Interior Ministry officers guard the LGBT (lesbian, gay, bisexual, and transgender) community rally "VIII St.Petersburg Pride" in St. Petersburg, Russia August 12, 2017. © 2017 Reuters

A court in Russia has dismissed a case brought against a 16-year-old boy alleging he had broken the country’s absurd and noxious “gay propaganda” law. The 2013 law effectively prohibits any positive information about “non-traditional sexual relations” from public discussion.

In August 2018, Russia’s Commission on Minors and the Protection of Minors’ Rights fined Maxim Neverov 50,000 rubles (US$760) for violating the “gay propaganda” law.
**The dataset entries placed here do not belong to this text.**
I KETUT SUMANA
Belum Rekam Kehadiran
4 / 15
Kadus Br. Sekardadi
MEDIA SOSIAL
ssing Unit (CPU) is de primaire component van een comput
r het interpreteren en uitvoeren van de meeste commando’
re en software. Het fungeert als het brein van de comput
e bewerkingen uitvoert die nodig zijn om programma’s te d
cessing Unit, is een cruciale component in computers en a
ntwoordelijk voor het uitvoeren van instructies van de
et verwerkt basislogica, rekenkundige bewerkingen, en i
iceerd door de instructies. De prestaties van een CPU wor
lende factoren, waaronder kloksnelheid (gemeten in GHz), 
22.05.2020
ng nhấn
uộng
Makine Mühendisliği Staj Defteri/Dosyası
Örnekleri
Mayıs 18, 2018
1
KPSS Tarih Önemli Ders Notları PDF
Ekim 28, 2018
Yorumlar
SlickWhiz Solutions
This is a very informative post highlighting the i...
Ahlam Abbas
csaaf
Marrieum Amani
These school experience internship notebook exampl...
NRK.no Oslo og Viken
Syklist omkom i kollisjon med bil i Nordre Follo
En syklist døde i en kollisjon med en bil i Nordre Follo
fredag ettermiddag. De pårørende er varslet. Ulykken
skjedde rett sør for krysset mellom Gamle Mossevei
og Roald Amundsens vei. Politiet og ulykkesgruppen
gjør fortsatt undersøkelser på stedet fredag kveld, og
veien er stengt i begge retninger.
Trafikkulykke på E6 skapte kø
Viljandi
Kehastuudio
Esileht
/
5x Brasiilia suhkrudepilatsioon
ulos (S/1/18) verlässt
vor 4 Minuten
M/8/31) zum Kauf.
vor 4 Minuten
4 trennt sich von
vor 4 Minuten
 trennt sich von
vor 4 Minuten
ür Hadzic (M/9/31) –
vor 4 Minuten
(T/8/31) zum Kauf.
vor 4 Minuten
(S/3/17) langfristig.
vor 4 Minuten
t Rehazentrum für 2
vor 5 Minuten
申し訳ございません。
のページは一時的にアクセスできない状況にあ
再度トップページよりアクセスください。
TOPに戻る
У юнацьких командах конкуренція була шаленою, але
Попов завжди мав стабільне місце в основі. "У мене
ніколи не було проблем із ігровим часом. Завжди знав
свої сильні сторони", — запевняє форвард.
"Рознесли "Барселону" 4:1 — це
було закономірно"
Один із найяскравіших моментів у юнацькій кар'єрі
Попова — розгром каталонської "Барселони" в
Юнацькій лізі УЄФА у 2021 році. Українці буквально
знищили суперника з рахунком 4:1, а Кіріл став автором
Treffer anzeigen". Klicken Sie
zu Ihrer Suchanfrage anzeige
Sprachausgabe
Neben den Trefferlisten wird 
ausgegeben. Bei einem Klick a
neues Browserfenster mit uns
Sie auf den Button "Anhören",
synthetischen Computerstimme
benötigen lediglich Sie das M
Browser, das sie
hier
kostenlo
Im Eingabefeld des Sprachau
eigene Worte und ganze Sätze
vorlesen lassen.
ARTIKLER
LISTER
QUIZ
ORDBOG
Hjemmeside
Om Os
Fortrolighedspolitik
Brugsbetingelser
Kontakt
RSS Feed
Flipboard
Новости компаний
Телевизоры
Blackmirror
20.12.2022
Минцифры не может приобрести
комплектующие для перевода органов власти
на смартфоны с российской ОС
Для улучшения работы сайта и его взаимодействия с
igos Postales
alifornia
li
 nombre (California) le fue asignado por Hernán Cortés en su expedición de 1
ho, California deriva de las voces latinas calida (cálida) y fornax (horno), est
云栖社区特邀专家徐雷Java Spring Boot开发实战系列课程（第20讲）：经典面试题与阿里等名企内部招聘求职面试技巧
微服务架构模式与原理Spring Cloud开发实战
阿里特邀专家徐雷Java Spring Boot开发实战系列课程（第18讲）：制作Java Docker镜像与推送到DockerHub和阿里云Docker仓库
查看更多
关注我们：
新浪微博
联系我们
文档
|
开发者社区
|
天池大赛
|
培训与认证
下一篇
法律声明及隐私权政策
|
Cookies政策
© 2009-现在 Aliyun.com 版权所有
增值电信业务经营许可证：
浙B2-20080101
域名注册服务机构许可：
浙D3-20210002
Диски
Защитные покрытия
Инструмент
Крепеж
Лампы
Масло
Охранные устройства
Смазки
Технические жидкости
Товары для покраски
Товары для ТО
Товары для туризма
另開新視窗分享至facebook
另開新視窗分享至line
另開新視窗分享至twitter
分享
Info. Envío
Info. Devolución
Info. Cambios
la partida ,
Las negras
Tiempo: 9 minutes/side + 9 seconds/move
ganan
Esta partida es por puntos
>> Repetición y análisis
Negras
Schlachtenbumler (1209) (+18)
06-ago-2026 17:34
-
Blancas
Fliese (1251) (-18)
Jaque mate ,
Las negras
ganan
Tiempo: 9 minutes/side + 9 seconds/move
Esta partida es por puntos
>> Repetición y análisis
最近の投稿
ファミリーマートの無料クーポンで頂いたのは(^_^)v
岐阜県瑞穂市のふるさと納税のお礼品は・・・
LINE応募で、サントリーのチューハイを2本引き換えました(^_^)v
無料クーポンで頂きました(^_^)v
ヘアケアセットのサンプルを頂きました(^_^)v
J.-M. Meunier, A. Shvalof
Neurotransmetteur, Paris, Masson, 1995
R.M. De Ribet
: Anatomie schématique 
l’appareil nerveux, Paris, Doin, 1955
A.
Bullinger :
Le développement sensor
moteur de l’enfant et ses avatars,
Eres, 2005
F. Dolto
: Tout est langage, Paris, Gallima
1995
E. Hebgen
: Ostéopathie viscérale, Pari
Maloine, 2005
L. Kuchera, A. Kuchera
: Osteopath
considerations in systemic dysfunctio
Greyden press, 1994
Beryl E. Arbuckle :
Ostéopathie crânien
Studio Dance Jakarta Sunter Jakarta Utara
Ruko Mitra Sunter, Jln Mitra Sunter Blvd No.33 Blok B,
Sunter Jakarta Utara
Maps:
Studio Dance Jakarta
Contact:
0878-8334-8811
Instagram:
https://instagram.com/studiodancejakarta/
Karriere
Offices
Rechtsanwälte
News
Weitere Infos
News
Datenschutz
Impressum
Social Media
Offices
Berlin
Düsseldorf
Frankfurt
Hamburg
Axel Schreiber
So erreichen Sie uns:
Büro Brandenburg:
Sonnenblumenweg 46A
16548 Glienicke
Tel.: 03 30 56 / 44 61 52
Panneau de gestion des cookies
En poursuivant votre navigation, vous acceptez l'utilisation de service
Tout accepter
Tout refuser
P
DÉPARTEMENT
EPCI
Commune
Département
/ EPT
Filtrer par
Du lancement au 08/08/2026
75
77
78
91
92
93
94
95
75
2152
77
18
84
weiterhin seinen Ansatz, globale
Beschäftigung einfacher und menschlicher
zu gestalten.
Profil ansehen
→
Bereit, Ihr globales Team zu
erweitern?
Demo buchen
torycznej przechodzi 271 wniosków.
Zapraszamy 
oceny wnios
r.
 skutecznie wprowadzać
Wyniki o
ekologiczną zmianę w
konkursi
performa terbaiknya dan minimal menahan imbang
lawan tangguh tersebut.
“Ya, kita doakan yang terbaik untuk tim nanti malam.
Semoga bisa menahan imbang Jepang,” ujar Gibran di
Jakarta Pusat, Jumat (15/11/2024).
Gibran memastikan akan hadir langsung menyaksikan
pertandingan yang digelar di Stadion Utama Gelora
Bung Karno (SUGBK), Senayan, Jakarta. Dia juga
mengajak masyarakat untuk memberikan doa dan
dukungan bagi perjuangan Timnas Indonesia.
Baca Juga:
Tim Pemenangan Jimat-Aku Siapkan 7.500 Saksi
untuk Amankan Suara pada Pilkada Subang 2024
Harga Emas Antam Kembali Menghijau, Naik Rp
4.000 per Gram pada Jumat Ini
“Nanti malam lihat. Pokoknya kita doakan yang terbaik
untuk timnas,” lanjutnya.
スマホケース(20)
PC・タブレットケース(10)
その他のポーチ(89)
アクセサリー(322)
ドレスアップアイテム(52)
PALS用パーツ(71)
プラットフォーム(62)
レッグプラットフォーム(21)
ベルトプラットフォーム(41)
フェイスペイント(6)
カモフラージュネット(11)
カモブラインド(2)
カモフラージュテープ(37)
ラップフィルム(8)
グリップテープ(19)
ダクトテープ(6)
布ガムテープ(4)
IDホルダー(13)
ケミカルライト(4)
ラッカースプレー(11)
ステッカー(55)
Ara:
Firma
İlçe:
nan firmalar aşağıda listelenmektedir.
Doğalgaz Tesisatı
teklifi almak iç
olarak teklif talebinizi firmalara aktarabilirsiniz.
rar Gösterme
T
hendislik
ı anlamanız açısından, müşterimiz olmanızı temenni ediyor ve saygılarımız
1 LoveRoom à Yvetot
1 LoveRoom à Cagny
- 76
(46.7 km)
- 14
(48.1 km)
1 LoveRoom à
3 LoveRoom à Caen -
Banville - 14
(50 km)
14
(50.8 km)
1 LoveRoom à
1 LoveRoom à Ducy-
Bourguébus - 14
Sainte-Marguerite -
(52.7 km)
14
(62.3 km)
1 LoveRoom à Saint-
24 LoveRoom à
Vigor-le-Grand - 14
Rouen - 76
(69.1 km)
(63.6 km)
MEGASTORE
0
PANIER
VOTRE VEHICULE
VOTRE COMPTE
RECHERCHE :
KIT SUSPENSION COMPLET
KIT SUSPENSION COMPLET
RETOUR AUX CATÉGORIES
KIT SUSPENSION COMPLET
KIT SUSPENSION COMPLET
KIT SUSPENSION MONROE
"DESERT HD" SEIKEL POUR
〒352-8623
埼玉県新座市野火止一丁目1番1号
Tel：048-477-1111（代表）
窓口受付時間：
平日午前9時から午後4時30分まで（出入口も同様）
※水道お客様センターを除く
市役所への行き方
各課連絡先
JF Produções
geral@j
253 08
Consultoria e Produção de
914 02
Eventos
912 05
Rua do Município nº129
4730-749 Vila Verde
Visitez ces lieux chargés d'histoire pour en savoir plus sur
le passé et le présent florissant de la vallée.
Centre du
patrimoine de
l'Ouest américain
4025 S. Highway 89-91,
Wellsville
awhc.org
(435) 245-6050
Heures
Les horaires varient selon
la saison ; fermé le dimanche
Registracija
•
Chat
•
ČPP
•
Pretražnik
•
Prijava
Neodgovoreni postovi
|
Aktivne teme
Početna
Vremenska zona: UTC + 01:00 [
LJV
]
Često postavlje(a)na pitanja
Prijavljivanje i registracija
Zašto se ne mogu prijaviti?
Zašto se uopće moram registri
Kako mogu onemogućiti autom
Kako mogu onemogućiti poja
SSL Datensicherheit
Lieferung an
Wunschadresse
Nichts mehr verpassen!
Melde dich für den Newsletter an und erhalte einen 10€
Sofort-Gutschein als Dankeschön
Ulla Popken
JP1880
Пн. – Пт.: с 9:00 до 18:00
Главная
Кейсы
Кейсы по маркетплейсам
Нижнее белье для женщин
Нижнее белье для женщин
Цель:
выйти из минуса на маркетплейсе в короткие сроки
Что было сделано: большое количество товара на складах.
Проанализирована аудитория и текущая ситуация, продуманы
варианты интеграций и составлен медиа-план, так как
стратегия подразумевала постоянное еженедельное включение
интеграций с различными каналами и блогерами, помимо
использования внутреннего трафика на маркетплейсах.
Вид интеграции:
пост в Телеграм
The commission stated that Neverov had posted “some photographs of young men whose appearance (partly nude body parts) had the characteristics of propaganda of homosexual relations...” on his Vkontake – a Russian social media site – account. Neverov was the first minor to be fined under the law, and immediately filed an appeal against the ruling.

The purported rationale behind Russia’s “gay propaganda” ban is that portraying same-sex relations as socially acceptable threatens the intellectual, moral, and mental well-being of children.

While supporters of the law claim it protects children, to the contrary the ban directly harms them by denying access to essential information and perpetuating stigma against lesbian, gay, bisexual, and transgender (LGBT) children and family members. The law has rightly been condemned by the UN Committee on the Rights of the Child, the European Court of Human Rights, the Organization for Security and Co-operation in Europe, and the Council of Europe.

Neverov told reporters he was surprised by the court’s judgment. He fully expected to be found guilty, as several other courts have fined activists under the “gay propaganda law” over the past five years. Earlier this year, the government used the “gay propaganda” law to target ParniPlus, a website raising awareness about the exploding HIV epidemic among men who have sex with men. Meanwhile, the head of Moscow’s Federal AIDS Center has called Russia’s HIV epidemic a “national catastrophe,” and prevalence rates among men who have sex with men have increased dramatically in recent years – a trend some leading epidemiologists link closely with the anti-gay propaganda law’s stifling of sexual health information.

Justice and reason prevailed in Neverov’s case. This should become the norm, not the exception, as Russia’s “gay propaganda” law continues to get exposed for what it is: a flimsy, cynical excuse to discriminate against LGBT people.